Further, the training module 30 includes:
the data processing unit is used for processing the feature embedded vector through a multi-head attention module of a preset deep learning network to obtain a hidden vector;
the mapping unit is used for mapping the hidden layer vector through a linear two-classifier of the preset deep learning network to obtain a classification result;
and the training unit is used for training the feature embedded network of the preset deep learning network and the multi-head attention module according to the classification result to obtain a target model.
Further, the training module 30 further includes:
the fourth acquisition unit is used for acquiring the attention weight parameter of the multi-head attention module in the preset deep learning network;
and the operation unit is used for carrying out preset operation on the feature embedding vector according to the attention weight parameter to obtain a hidden vector.

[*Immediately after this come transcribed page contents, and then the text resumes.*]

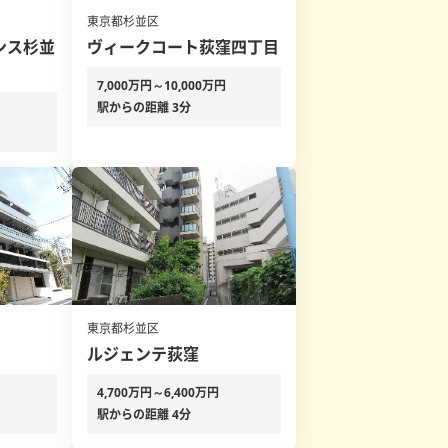
東京都杉並区
ンス杉並
ヴィークコート荻窪四丁目
7,000万円～10,000万円
駅からの距離 3分
東京都杉並区
ルジェンテ荻窪
4,700万円～6,400万円
駅からの距離 4分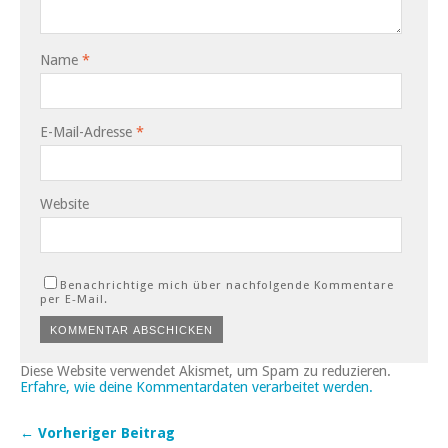
Name
*
E-Mail-Adresse
*
Website
Benachrichtige mich über nachfolgende Kommentare
per E-Mail.
Diese Website verwendet Akismet, um Spam zu reduzieren.
Erfahre, wie deine Kommentardaten verarbeitet werden.
← Vorheriger Beitrag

Further, the prediction module 40 includes:
and the calculation unit is used for calculating the contribution degree of the characteristic information to be evaluated through the model explanatory module to generate the associated risk monitoring information.
Furthermore, the present invention also provides a storage medium, preferably a computer-readable storage medium, on which a risk monitoring program of company-related information is stored, which when executed by a processor implements the steps of the embodiments of the risk monitoring method of company-related information described above.
In the embodiments of the risk monitoring device and the computer-readable medium for company-associated information according to the present invention, all technical features of the embodiments of the risk monitoring method for company-associated information are included, and the description and explanation contents are basically the same as those of the embodiments of the risk monitoring method for company-associated information, and are not repeated herein.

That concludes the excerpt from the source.